The economy may be thriving and jobless rate down, but on-premise indicators could be a whole lot better. This, according to the soon to be released On-Premise Intelligence Report, jointly developed by Technomic and Beverage Marketing Corporation.

Finding growth in drink sales continues to be a challenge for operators and brand marketers alike, says the report.

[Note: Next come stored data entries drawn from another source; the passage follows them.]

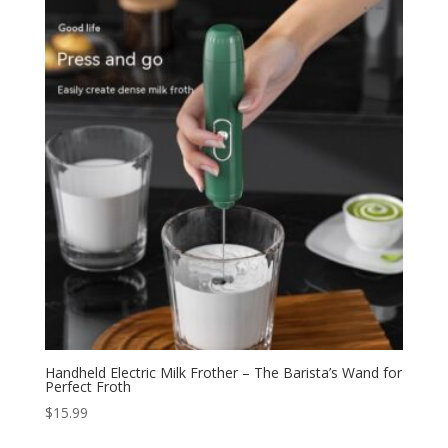
Handheld Electric Milk Frother – The Barista’s Wand for
Perfect Froth
$
15.99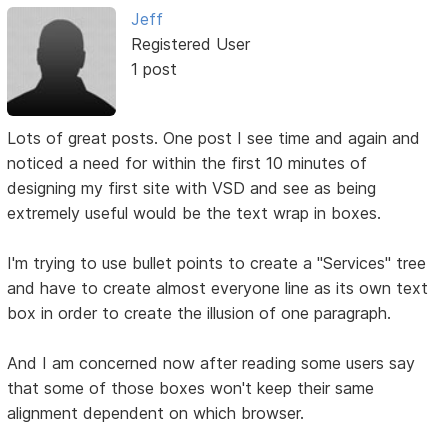
Jeff
Registered User
1 post
Lots of great posts. One post I see time and again and
noticed a need for within the first 10 minutes of
designing my first site with VSD and see as being
extremely useful would be the text wrap in boxes.
I'm trying to use bullet points to create a "Services" tree
and have to create almost everyone line as its own text
box in order to create the illusion of one paragraph.
And I am concerned now after reading some users say
that some of those boxes won't keep their same
alignment dependent on which browser.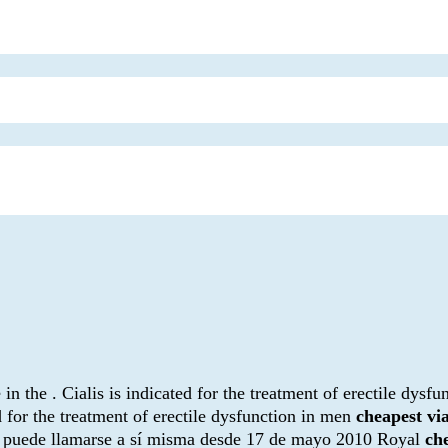
the . Cialis is indicated for the treatment of erectile dysfun
d for the treatment of erectile dysfunction in men
cheapest v
n puede llamarse a sí misma desde 17 de mayo 2010 Royal
ch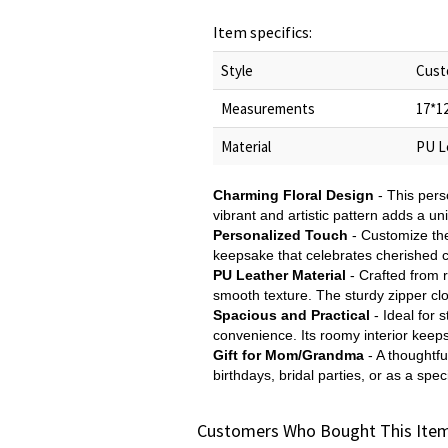
Item specifics:
Style
Cust
Measurements
17*1
Material
PU L
Charming Floral Design
- This pers
vibrant and artistic pattern adds a un
Personalized Touch
- Customize the
keepsake that celebrates cherished c
PU Leather Material
- Crafted from 
smooth texture. The sturdy zipper clo
Spacious and Practical
- Ideal for 
convenience. Its roomy interior keeps
Gift for Mom/Grandma
- A thoughtfu
birthdays, bridal parties, or as a spe
Customers Who Bought This Item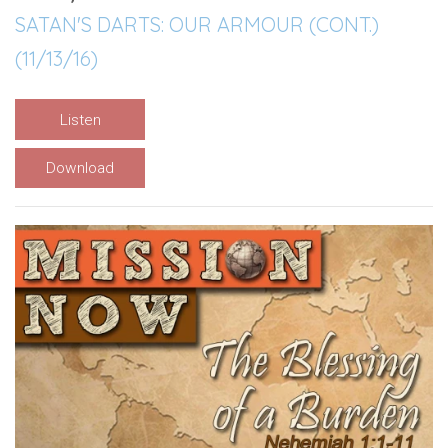
SATAN'S DARTS: OUR ARMOUR (CONT.)
(11/13/16)
Listen
Download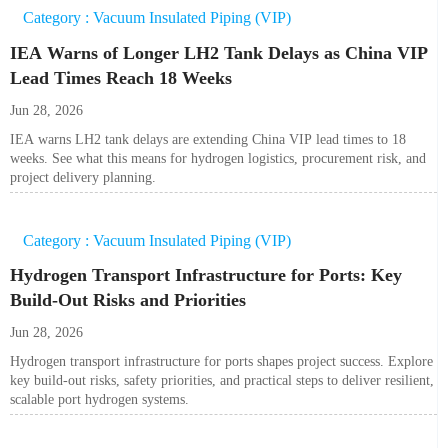
Category : Vacuum Insulated Piping (VIP)
IEA Warns of Longer LH2 Tank Delays as China VIP
Lead Times Reach 18 Weeks
Jun 28, 2026
IEA warns LH2 tank delays are extending China VIP lead times to 18
weeks. See what this means for hydrogen logistics, procurement risk, and
project delivery planning.
Category : Vacuum Insulated Piping (VIP)
Hydrogen Transport Infrastructure for Ports: Key
Build-Out Risks and Priorities
Jun 28, 2026
Hydrogen transport infrastructure for ports shapes project success. Explore
key build-out risks, safety priorities, and practical steps to deliver resilient,
scalable port hydrogen systems.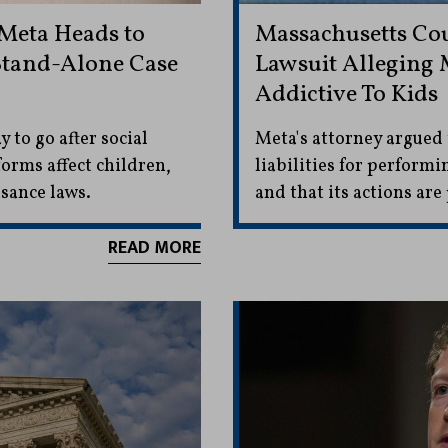
 Meta Heads to
Massachusetts Co
 Stand-Alone Case
Lawsuit Alleging 
Addictive To Kids
y to go after social
Meta's attorney argued
orms affect children,
liabilities for performi
sance laws.
and that its actions ar
READ MORE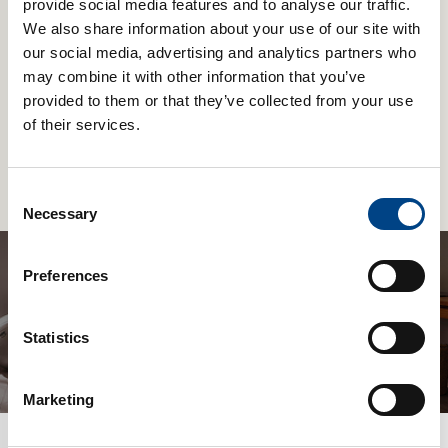
provide social media features and to analyse our traffic.
We also share information about your use of our site with
our social media, advertising and analytics partners who
may combine it with other information that you’ve
Business News
31st Jan 2023
provided to them or that they’ve collected from your use
Expiratory Muscle Training From POWERbreathe
of their services.
POWERbreathe International Ltd is excited to announce the launch of
EX1 Expiratory Muscle Training (EMT) devices. These complement the
bestselling Inspiratory Muscle Training range of breathing trainers.
Read More
Consent
POWERbreathe believes EX1 Expiratory Muscle Training (EMT) will
enable people with breathing problems, as well as, singers, musicians,
Necessary
Selection
and sportspeople, to breathe out more forcefully, and with greater […]
Preferences
Be the first to know about new products
Statistics
and get 10% off a Plus & EX1
Marketing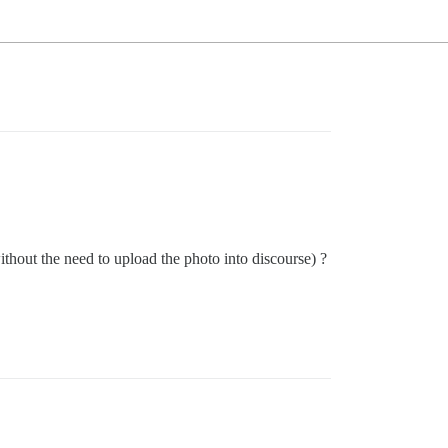
ithout the need to upload the photo into discourse) ?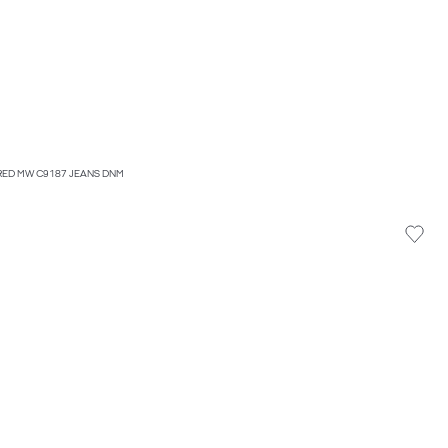
ED MW C9187 JEANS DNM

Slowed consumer traffic at on-premise locations and stagnancy in occasions involving adult beverages translates to flat total alcohol volume in restaurants and bars in 2017, although dollar sales are expected to end the year up, driven primarily by increased drink prices and continued growth of premium spirits, wine and beer products at the bar.

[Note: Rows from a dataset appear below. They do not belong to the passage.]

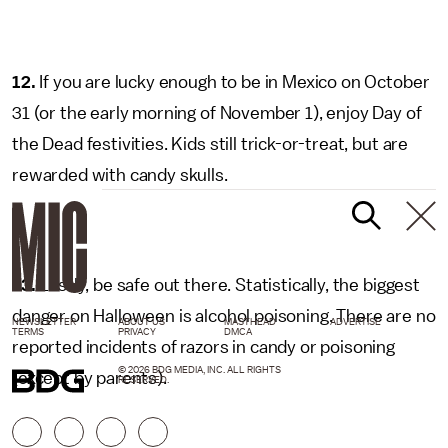
12.
If you are lucky enough to be in Mexico on October
31 (or the early morning of November 1), enjoy Day of
the Dead festivities. Kids still trick-or-treat, but are
rewarded with candy skulls.
13.
Lastly, be safe out there. Statistically, the biggest
danger on Halloween is alcohol poisoning. There are no
NEWSLETTER
ABOUT US
MASTHEAD
ADVERTISE
TERMS
PRIVACY
DMCA
reported incidents of razors in candy or poisoning
© 2026 BDG MEDIA, INC. ALL RIGHTS
(except by parents).
RESERVED.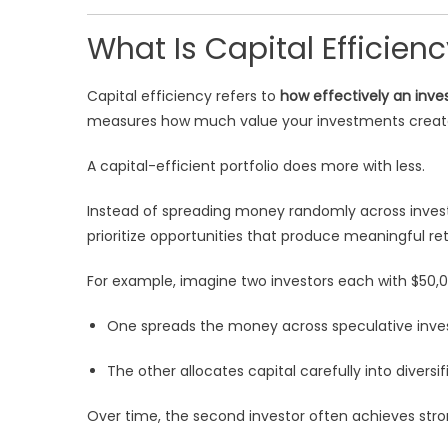
What Is Capital Efficien
Capital efficiency refers to
how effectively an inves
measures how much value your investments create 
A capital-efficient portfolio does more with less.
Instead of spreading money randomly across invest
prioritize opportunities that produce meaningful re
For example, imagine two investors each with $50,0
One spreads the money across speculative inve
The other allocates capital carefully into divers
Over time, the second investor often achieves stron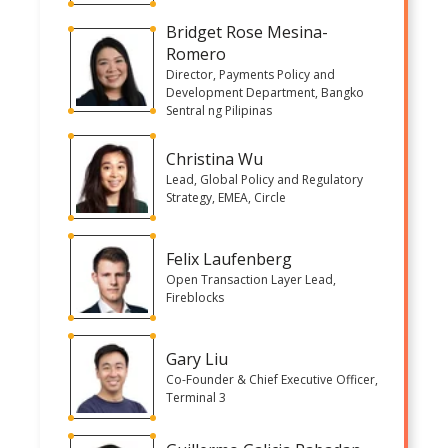
Bridget Rose Mesina-
Romero
Director, Payments Policy and
Development Department, Bangko
Sentral ng Pilipinas
Christina Wu
Lead, Global Policy and Regulatory
Strategy, EMEA, Circle
Felix Laufenberg
Open Transaction Layer Lead,
Fireblocks
Gary Liu
Co-Founder & Chief Executive Officer,
Terminal 3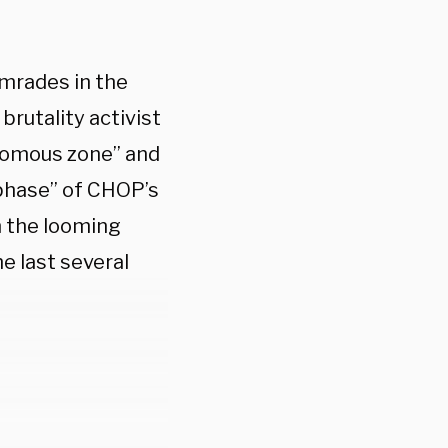
mrades in the
brutality activist
nomous zone” and
 phase” of CHOP’s
m the looming
e last several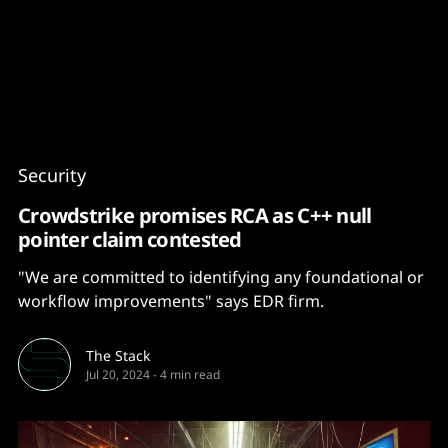
Content
Paint
Security
Crowdstrike promises RCA as C++ null
pointer claim contested
"We are committed to identifying any foundational or
workflow improvements" says EDR firm.
The Stack
Jul 20, 2024
-
4 min read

While volume growth is elusive, drinks remain an important aspect of going out for consumers, according to Donna Hood Crecca, associate principal at Technomic.

“Consumers prioritize adult beverages, with one-third overall and half of those 21-34 confirming that the drink offering influences their where-to-go decision,” says Crecca. “Today, consumers have more choices, as venues ranging from sports stadiums to winery and brewery tasting rooms are in the consideration set. The more competitive on-premise marketplace raises the bar for traditional locations like restaurants seeking to win the drink occasion. Improving and differentiating the drink experience is key to success.”

Crecca says traditional restaurants and bars now must compete with sports stadiums that have chef-driven restaurant concepts with on-trend adult beverage offerings, as well as winery and craft brewery tasting rooms and even fast-casual restaurants like PizzaRev and Smashburger menuing drinks.

“Since consumer occasions on-premise involving adult beverages aren’t growing, this means there are more venues competing for ‘share of throat.’ Differentiation is key to winning occasions.”

With traffic slowing, share of occasions involving a call for alcohol is stagnant. In addition, one-third of casual-dining operators report that their guests are ordering fewer drinks per occasion.

“So, consumer behaviors have changed – this is something we’ve noted post-recession. It’s an interesting environment right now, as the economic fundamentals are essentially positive – unemployment is low, wages are growing, gas prices remain low, confidence is high – yet traffic and sales at restaurants are not growing at a rapid rate. Adult beverage sales are actually lagging overall food and beverage sales in the on-premise channel. It appears consumers remain conservative in their approach to on-premise spending. All of this contributes to flat adult beverage volume, and only moderate dollar growth,” Crecca says.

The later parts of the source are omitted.